We are considering LogMate® for our enterprise operations which include pipelines and chemical facilities. We are not sure that we will want to use the exact same analysis across our different assets. What alarm activity types are available within LogMate®?
LogMate® is a complete solution for alarm management, including alarm activity analysis, configuration documentation and analysis, alarm rationalization, and management of change. This document explains in practical detail the major functions and purposes of LogMate® alarm activity analysis. LogMate® activity analysis covers typical categories as well as some highly advanced tools that are only available to LogMate® users.

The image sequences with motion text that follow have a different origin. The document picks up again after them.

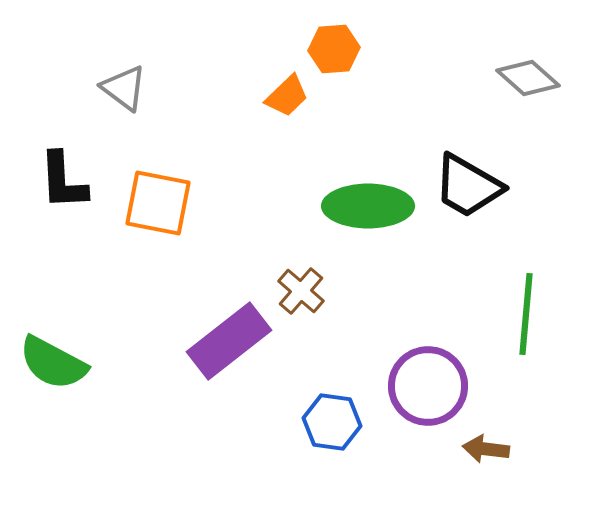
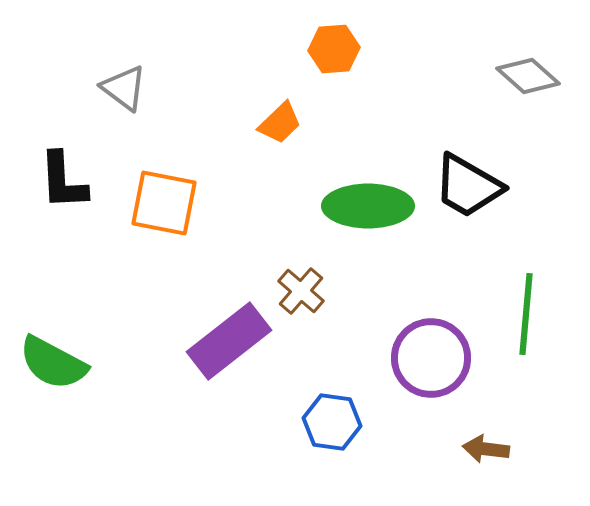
gray diamond: moved 2 px up
orange trapezoid: moved 7 px left, 27 px down
orange square: moved 6 px right
purple circle: moved 3 px right, 28 px up
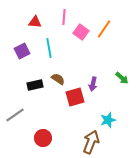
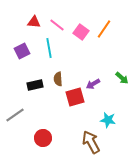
pink line: moved 7 px left, 8 px down; rotated 56 degrees counterclockwise
red triangle: moved 1 px left
brown semicircle: rotated 128 degrees counterclockwise
purple arrow: rotated 48 degrees clockwise
cyan star: rotated 28 degrees clockwise
brown arrow: rotated 50 degrees counterclockwise
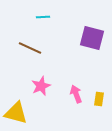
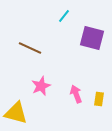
cyan line: moved 21 px right, 1 px up; rotated 48 degrees counterclockwise
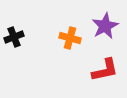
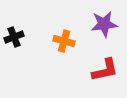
purple star: moved 1 px left, 2 px up; rotated 20 degrees clockwise
orange cross: moved 6 px left, 3 px down
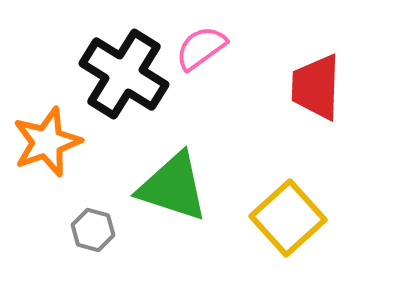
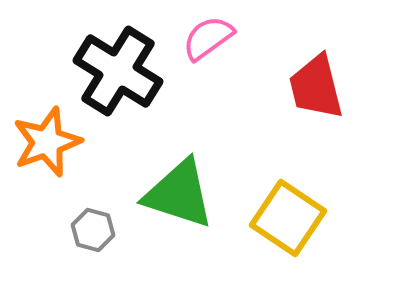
pink semicircle: moved 7 px right, 10 px up
black cross: moved 6 px left, 3 px up
red trapezoid: rotated 16 degrees counterclockwise
green triangle: moved 6 px right, 7 px down
yellow square: rotated 14 degrees counterclockwise
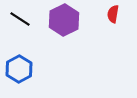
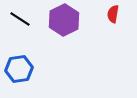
blue hexagon: rotated 20 degrees clockwise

Alarm Activity Analysis Types
A flood analysis identifies the start and end of an alarm flood and displays the total number of alarms activated as well as the duration of the flood. The definition of “flood” is configurable by the user in terms of alarms per period of time. Results disclose the number, duration, and intensity of floods for the time period in question.

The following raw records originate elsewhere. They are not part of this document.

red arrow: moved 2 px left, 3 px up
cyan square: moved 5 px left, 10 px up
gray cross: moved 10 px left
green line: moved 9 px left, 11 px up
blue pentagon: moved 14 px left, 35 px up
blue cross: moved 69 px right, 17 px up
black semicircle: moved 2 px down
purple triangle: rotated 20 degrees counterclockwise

The alarm state analysis relates alarm activity to alarm clears and operator acknowledgements. The gap between activations and acknowledgements indicates an alarm’s perceived value or the ability to fully assess the alarm’s meaning during runtime.
A nuisance analysis distinguishes chronically overactive alarm behavior from short-term increases in activity. When an alarm is returned in the top results of a frequency analysis it is not This clarifies whether the activity is spread over a long or short term, i.e is it a long-standing nuisance or something that recently started?

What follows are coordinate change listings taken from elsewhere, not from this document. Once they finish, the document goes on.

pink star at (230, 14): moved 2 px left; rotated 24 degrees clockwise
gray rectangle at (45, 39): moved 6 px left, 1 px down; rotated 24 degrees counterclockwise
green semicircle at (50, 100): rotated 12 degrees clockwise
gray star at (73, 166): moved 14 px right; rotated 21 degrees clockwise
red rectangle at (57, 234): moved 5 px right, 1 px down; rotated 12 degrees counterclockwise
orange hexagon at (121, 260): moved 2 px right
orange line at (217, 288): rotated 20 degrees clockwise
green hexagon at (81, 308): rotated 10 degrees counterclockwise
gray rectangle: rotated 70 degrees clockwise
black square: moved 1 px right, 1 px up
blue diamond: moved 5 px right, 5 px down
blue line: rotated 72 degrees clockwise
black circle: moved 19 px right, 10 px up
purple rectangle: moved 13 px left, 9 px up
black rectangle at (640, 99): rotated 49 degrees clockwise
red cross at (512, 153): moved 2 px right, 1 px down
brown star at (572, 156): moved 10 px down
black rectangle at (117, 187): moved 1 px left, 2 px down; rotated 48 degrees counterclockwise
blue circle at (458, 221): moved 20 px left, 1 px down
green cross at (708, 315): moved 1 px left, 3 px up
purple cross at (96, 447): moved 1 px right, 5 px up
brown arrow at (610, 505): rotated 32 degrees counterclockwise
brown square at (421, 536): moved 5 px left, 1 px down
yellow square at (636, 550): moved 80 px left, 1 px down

A frequency analysis performs basic alarm record counts. Results are used to determine the most significant source of alarm activity, based on the applied criteria. Typical findings include the most active single alarm, the most active shift or hour, or even the most active instrument.
A duration analysis calculates the time that passes between each alarm activation, acknowledgment, and return to normal. Results are used to investigate operator behavior and alarm duration. Typical findings include alarms that operators are slow to acknowledge or alarms that remain active for an unusually long time.
A chattering analysis highlights instruments that toggle between normal and abnormal many times in a very short period. Results typically indicate a failing or miscalibrated instrument or an alarm trip point that is too close to normal operating limits.
A related analysis finds recurring sequences in alarm activity. Results are used to evaluate alarm redundancy or duplication. Typical findings include two or more alarms reacting to the same condition or a chain of alarms that can be traced to the same root.
SQL Server Reporting Services
LogMate® is an open architecture product that allows integration of other reporting tools. SQL Server Reporting Services (SSRS) is a report writing environment integrated into SQL Server®. SSRS allows any number of custom alarm analysis reports to be written and integrated into the LogMate® interface. TiPS gladly participates in coauthoring of custom reports in the event that standard LogMate® analysis reports do not cover every need. With Reporting Services, report designs are virtually unlimited, yet the thin-client architecture remains intact.
LogMate® is compatible with a wide range of control systems, HMls, PLCs, and safety systems. It is a true thin-client application. A commonly-used browser provides access to every LogMate® client tool.
LogMate® is licensed per “data node” or connected source of event data (DCS console, HMI server, event database). Client access is unlimited, except in cases where economy is critical.